• TASK ITEM:
Using the records below, give again exactly the lines from the line that contains "Legal Notice (61, 1904)" through the line that contains "Sustainability (328, 1329)", both ends included, and only those.

• RECORD SET:
Segment Open

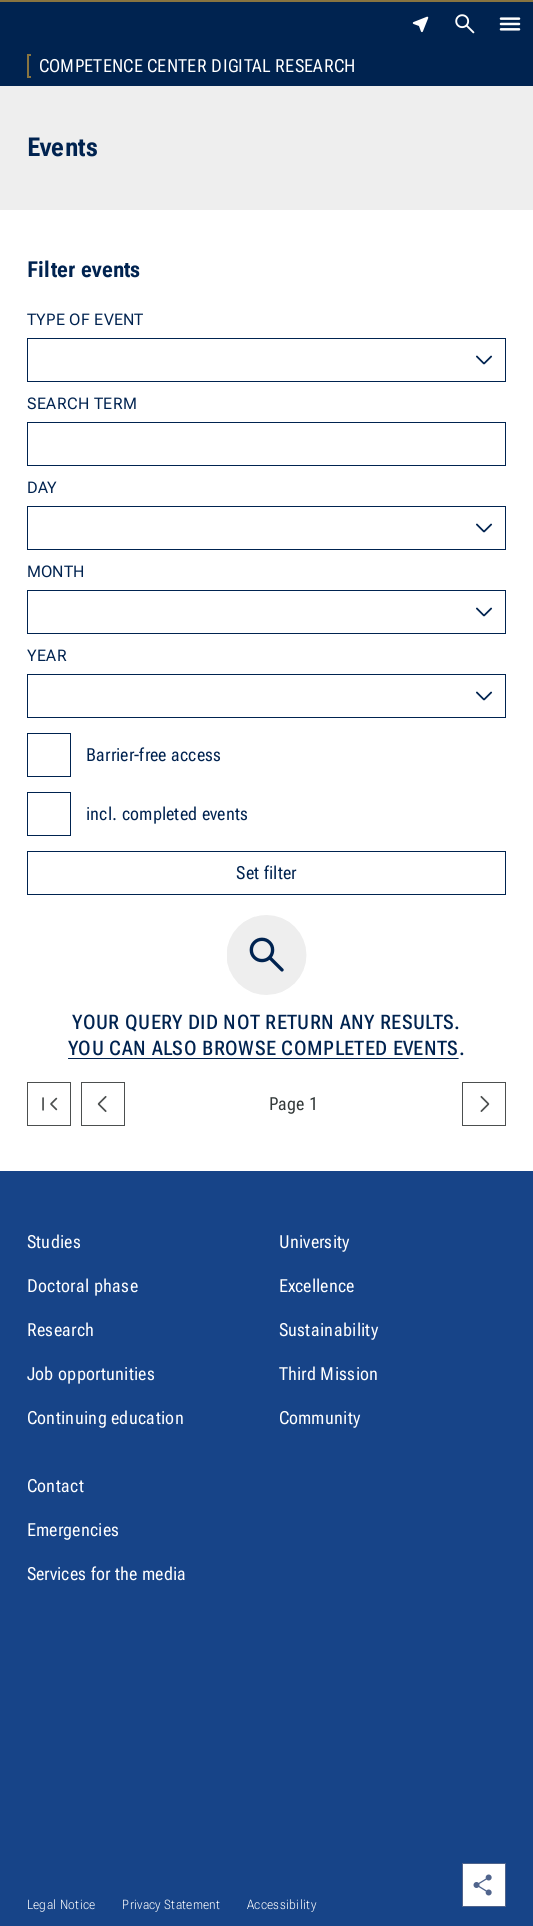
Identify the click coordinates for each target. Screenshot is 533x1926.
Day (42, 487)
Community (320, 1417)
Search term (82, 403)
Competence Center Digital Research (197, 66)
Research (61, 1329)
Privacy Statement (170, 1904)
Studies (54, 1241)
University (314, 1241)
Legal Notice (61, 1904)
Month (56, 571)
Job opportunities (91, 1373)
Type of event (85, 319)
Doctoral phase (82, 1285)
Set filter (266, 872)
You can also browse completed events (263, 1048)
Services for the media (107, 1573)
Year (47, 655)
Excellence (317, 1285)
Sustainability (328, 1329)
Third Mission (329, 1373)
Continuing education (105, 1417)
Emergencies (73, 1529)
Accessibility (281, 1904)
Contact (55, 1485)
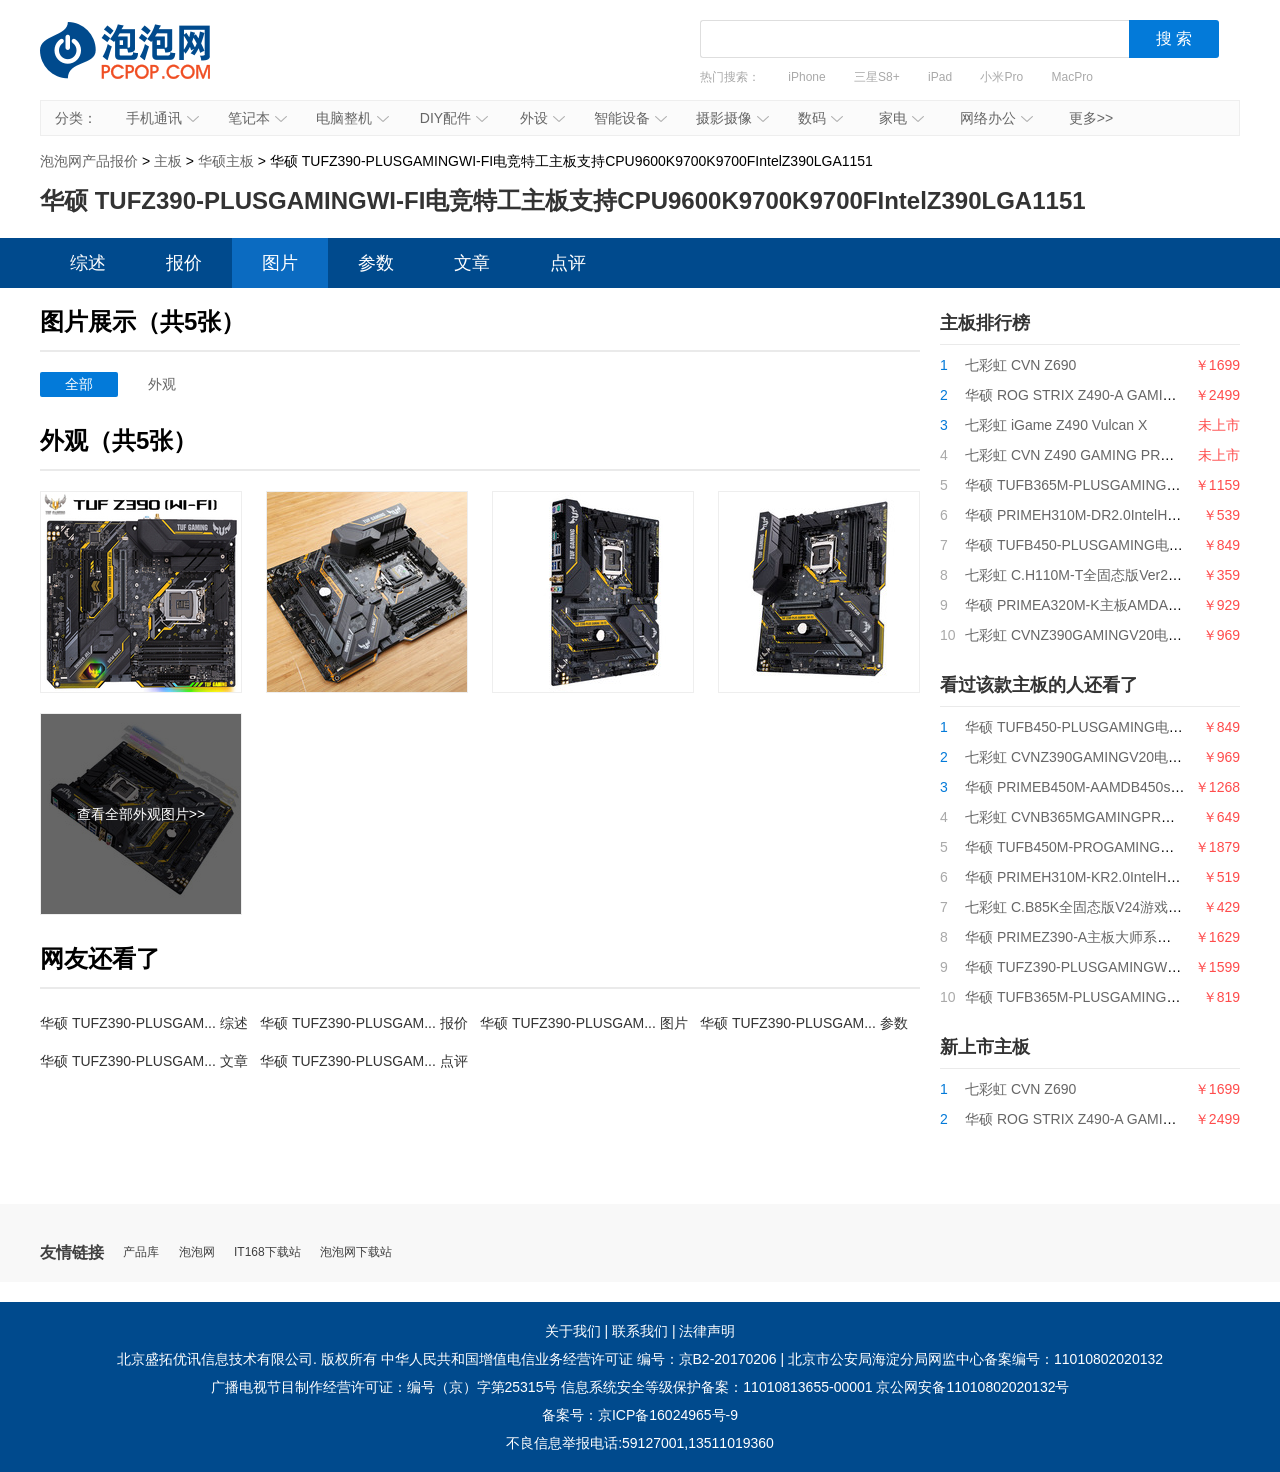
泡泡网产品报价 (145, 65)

Segment Closed
Segment Open

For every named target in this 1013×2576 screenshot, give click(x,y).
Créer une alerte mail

Segment Closed
Segment Open

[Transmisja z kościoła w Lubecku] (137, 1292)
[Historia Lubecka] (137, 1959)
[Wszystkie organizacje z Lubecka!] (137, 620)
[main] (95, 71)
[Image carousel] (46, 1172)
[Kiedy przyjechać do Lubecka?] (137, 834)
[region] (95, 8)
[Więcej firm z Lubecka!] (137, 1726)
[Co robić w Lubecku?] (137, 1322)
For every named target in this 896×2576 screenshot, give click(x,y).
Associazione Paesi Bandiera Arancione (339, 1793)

Segment Closed

• RESULT OF THIS TASK:
Legal Notice (61, 1904)
Month (56, 571)
Job opportunities (91, 1373)
Type of event (85, 319)
Doctoral phase (82, 1285)
Set filter (266, 872)
You can also browse completed events (263, 1048)
Services for the media (107, 1573)
Year (47, 655)
Excellence (317, 1285)
Sustainability (328, 1329)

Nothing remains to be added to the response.